BST-2 Expression Modulates Small CD4-Mimetic Sensitization of HIV-1-Infected Cells to Antibody-Dependent Cellular Cytotoxicity

• Published in: Journal of virology Vol. 91; no. 11
• Main Authors: Richard, Jonathan, Prévost, Jérémie, von Bredow, Benjamin, Ding, Shilei, Brassard, Nathalie, Medjahed, Halima, Coutu, Mathieu, Melillo, Bruno, Bibollet-Ruche, Frédéric, Hahn, Beatrice H, Kaufmann, Daniel E, Smith, 3rd, Amos B, Sodroski, Joseph, Sauter, Daniel, Kirchhoff, Frank, Gee, Katrina, Neil, Stuart J, Evans, David T, Finzi, Andrés
• Format: Journal Article
• Language: English
• Published: United States American Society for Microbiology 01.06.2017
• Subjects: Antibody-Dependent Cell Cytotoxicity; Antigens, CD - genetics; Antigens, CD - metabolism; CD4 Antigens - immunology; CD4 Antigens - metabolism; env Gene Products, Human Immunodeficiency Virus - genetics; env Gene Products, Human Immunodeficiency Virus - immunology; Epitopes - immunology; GPI-Linked Proteins - deficiency; GPI-Linked Proteins - genetics; GPI-Linked Proteins - metabolism; HIV-1 - genetics; HIV-1 - immunology; Human immunodeficiency virus 1; Human Immunodeficiency Virus Proteins - genetics; Human Immunodeficiency Virus Proteins - metabolism; Humans; Immune Evasion; Interferon-beta - pharmacology; Interleukins - pharmacology; Jurkat Cells; Lentivirus; Molecular Mimicry; Pathogenesis and Immunity; Retroviridae; Up-Regulation; Viral Regulatory and Accessory Proteins - genetics; Viral Regulatory and Accessory Proteins - metabolism; HIV-1; BST-2; nonneutralizing antibodies; CD4-bound conformation; IL-27; CD4 mimetics; Env; IFN-α; CD4; interferons; envelope glycoproteins; gp120; ADCC
• ISSN: 0022-538X; 1098-5514
• DOI: 10.1128/JVI.00219-17

Antibodies recognizing conserved CD4-induced (CD4i) epitopes on human immunodeficiency virus type 1 (HIV-1) Env and able to mediate antibody-dependent cellular cytotoxicity (ADCC) have been shown to be present in sera from most HIV-1-infected individuals. These antibodies preferentially recognize Env in its CD4-bound conformation.

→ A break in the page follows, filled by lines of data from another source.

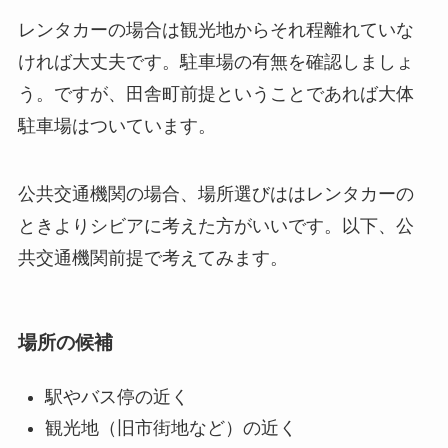
レンタカーの場合は観光地からそれ程離れていな
ければ大丈夫です。駐車場の有無を確認しましょ
う。ですが、田舎町前提ということであれば大体
駐車場はついています。
公共交通機関の場合、場所選びははレンタカーの
ときよりシビアに考えた方がいいです。以下、公
共交通機関前提で考えてみます。
場所の候補
駅やバス停の近く
観光地（旧市街地など）の近く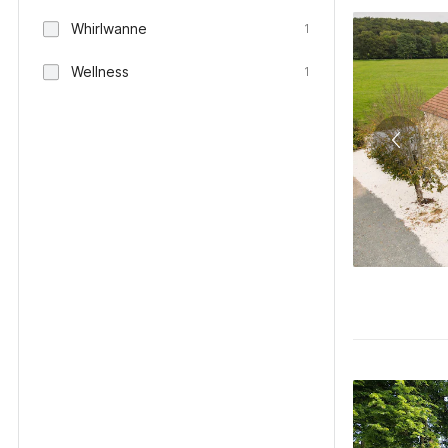
Whirlwanne
1
Wellness
1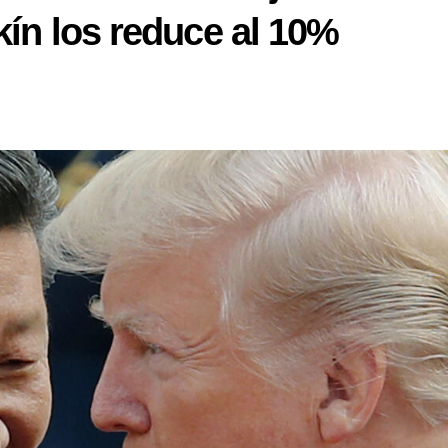
kín los reduce al 10%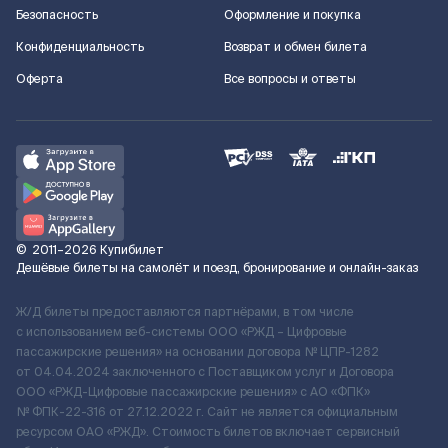
Безопасность
Оформление и покупка
Конфиденциальность
Возврат и обмен билета
Оферта
Все вопросы и ответы
©
2011–2026
Купибилет
Дешёвые билеты на самолёт и поезд, бронирование и онлайн-заказ
Ж/Д билеты предоставляются партнёрами, в том числе
с использованием веб-системы ООО «РЖД – Цифровые
пассажирские решения» на основании договора № ЦПР-1282
от 04.04.2024 заключенного с Поставщиком услуг и Договора
ООО «РЖД-Цифровые пассажирские решения» c АО «ФПК»
№ ФПК-22-316 от 27.12.2022 г. Сайт не является официальным
ресурсом ОАО «РЖД». Стоимость билетов включает сервисный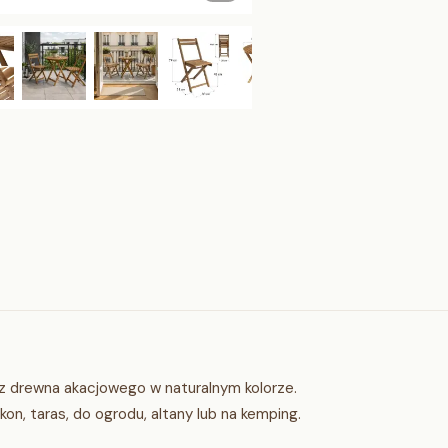
 drewna akacjowego w naturalnym kolorze.
kon, taras, do ogrodu, altany lub na kemping.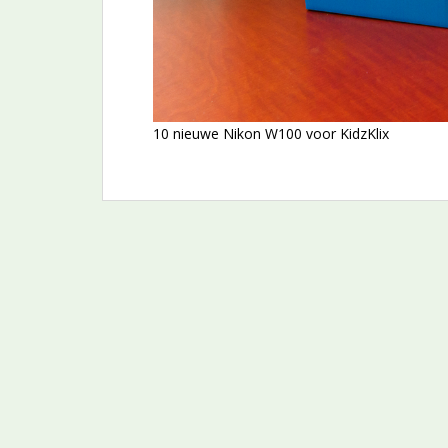
10 nieuwe Nikon W100 voor KidzKlix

CD4 downregulation by Nef and Vpu dramatically reduces exposure of CD4i HIV-1 Env epitopes and therefore reduce the susceptibility of HIV-1-infected cells to ADCC mediated by HIV-positive (HIV+) sera. Importantly, this mechanism of immune evasion can be circumvented with small-molecule CD4 mimetics (CD4mc) that are able to transition Env into the CD4-bound conformation and sensitize HIV-1-infected cells to ADCC mediated by HIV+ sera. However, HIV-1 developed additional mechanisms to avoid ADCC, including Vpu-mediated BST-2 antagonism, which decreases the overall amount of Env present at the cell surface. Accordingly, BST-2 upregulation in response to alpha interferon (IFN-α) was shown to increase the susceptibility of HIV-1-infected cells to ADCC despite the activity of Vpu. Here we show that BST-2 upregulation by IFN-β and interleukin-27 (IL-27) also increases the surface expression of Env and thus boosts the ability of CD4mc to sensitize HIV-1-infected cells to ADCC by sera from HIV-1-infected individuals. HIV-1 evolved sophisticated strategies to conceal Env epitopes from ADCC-mediating antibodies present in HIV+ sera. Vpu-mediated BST-2 downregulation was shown to decrease ADCC responses by limiting the amount of Env present at the cell surface. This effect of Vpu was shown to be attenuated by IFN-α treatment. Here we show that in addition to IFN-α, IFN-β and IL-27 also affect Vpu-mediated BST-2 downregulation and greatly enhance ADCC responses against HIV-1-infected cells in the presence of CD4mc. These findings may inform strategies aimed at HIV prevention and eradication.